In the previous story, Agile teaches us the true meaning of Architecture, I introduced a ‘new’ definition of Architecture: the design decisions that are hard to completely remove from implementations (or in short: that what is hard to change). And I introduced the seesaw that exists in any organisation, two ends of a spectrum: change is easy (agile) and change is hard (i.e. architecture).
Now, everyone wants to have it both ways. We want as easy as possible change in our organisations, but we also want a good architecture, which has to be there so we are robust, efficient and flexible. The question is: how to have them both. When you start something new, it is seductive to think that creating a good architecture is easy: you design it and then you implement it. Nothing ‘hard’ at all, there is no existing ‘legacy’ architecture that is hard to change. But there are two problems with that:
- The suggestion that it is easy flies in the face of Agile by introducing some sort of up-front design. Sure, I know that before you start implementing in an Agile setting, you still have to do some thinking and designing up front. Even with a greenfield project, you still end up with hard-to-do refactors (i.e. architectural changes).
- Large changes seldom happen in a vacuum, but they happen in a world of already implemented architecture, some of which may have to adapt.
In other words: a greenfield may be easier, but only for a short while and most transformations are not really greenfield. We’re not all small startups with big plans.
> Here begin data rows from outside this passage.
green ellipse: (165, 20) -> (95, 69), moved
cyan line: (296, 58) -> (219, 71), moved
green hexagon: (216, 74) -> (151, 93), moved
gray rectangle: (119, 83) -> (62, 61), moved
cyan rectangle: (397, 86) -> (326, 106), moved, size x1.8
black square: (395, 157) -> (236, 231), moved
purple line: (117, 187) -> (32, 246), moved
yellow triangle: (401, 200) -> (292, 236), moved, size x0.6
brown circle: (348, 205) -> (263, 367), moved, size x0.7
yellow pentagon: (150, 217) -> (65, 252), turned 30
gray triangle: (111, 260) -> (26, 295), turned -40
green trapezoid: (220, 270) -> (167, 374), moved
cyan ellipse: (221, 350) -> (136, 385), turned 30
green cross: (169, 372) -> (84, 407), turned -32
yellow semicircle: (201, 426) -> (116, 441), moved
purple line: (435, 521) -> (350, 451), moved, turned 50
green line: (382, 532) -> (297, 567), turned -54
— Brian Foote and Joseph Yoder
Everyone in agile settings is generally aware of the importance of good architecture, and if not they quickly become so if changes get mired down in debt and dependencies. Everyone with at least a bit of real world experience knows that without good architecture, things get pretty messy, inefficient, expensive and slow. As Foote and Yoder remarked: If you think good architecture is expensive, try bad architecture. The question is: how to get good architecture.
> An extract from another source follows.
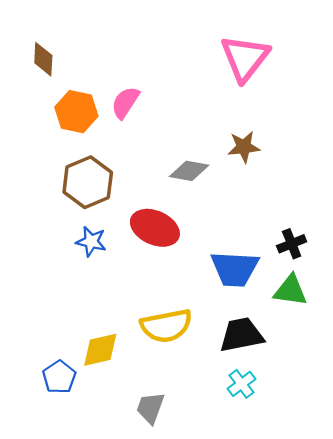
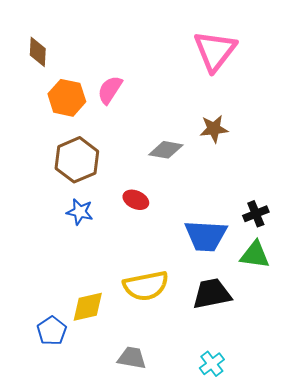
red ellipse: (155, 228) -> (136, 200), size x0.6
cyan cross: (241, 384) -> (212, 364), moved
gray trapezoid: (150, 408) -> (132, 358), turned 80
The software engineers that created the Agile Manifesto stated somewhat naively that architecture emerges from well functioning teams. This does kind of work: a team that gets stuck because its architecture stinks will have to refactor to improve it and room in sprints will have to be made. An agile framework like SAFe goes further. Here the concept of the ‘architectural runway’ is introduced, the enablers for teams to ‘consume’. For work that needs to be done, SAFe suggests reserving a fixed part of the team’s capacity for this ‘runway’ work. The architecture for what happens inside a team is not really addressed, by the way. What isn’t really addressed also is how this interferes with the priority-setting by the product owner.
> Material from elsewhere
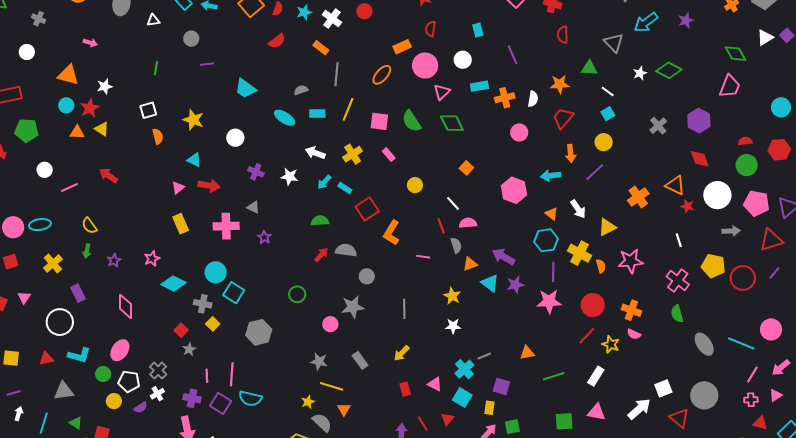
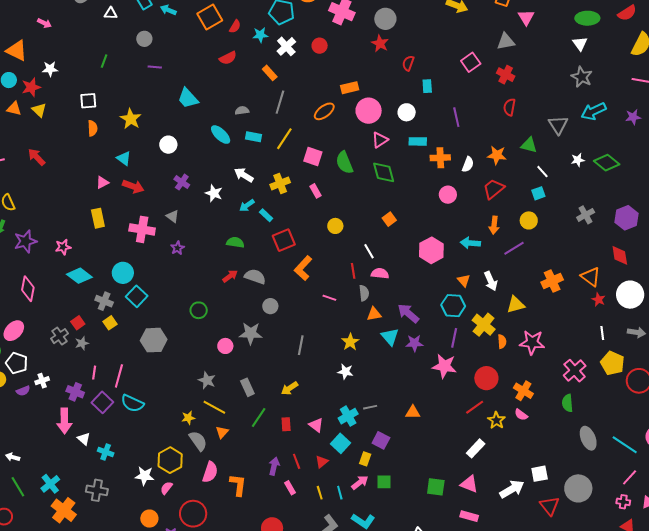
red semicircle: (430, 29) -> (408, 63), moved
white line: (679, 240) -> (602, 333), moved
purple star: (114, 260) -> (25, 241), size x1.6
gray cross: (158, 371) -> (59, 336), moved
green line: (554, 376) -> (259, 418), moved, turned -50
In situations I have seen, the product owner and scrum master run the team and the product owner sets priorities including architectural ones. The mechanism in SAFe to decide what to do first is called WSJF, which stands for Weighted Shortest Job First.
Weighted Shorted Job First calculates priorities. WSJF is: dividing the ‘cost of delay’ by ‘job duration’. This is pretty easy to understand: the cost of delay (which may be ‘missing out on benefits’, but also increased risk or missing an upcoming deadline). You do not need to calculate to get some monetary value, you can use a relative ordering (such as the ubiquitous mock-Fibonacci series used in many agile settings). And you divide that cost of delay by the job size (SAFe uses ‘job duration’ as a proxy for job size). In SAFe, the job size is also a relative ranking using the Fibonacci-like series.
Fibonacci series and its use in Agile
Often in Agile, a mock-Fibonacci series is used to relatively order work to do, mostly in terms of how much effort is needed to build or change something. The real Fibonacci series consists of a series where each number is the sum of its two predecessors, so starting with the couple 0,1: you get: 0, 1, 1, 2, 3, 5, 8, 13, 21, 34, 55, 89, 154, and so forth. The series used in Agile are variations on the real series, e.g. 0, 1/2, 1, 2, 3, 5, 8, 13, 20, 40, 100. The idea is to put all the changes that are roughly equal in effort in the same bucket, so, all the small ones in the bucket marked 1, the next up in the bucket 2, etc. While officially the numbers do not represent real effort, only ordering, teams often use the numbers at a shorthand for days of work. The larger the number is, the more uncertainty it has, so the series prevents you from useless discussions to estimate if it is 6 or 7 days for instance and the false sense of precision that that brings. See also: Planning Poker.
There are a few issues with using WSJF for architecture prioritisation.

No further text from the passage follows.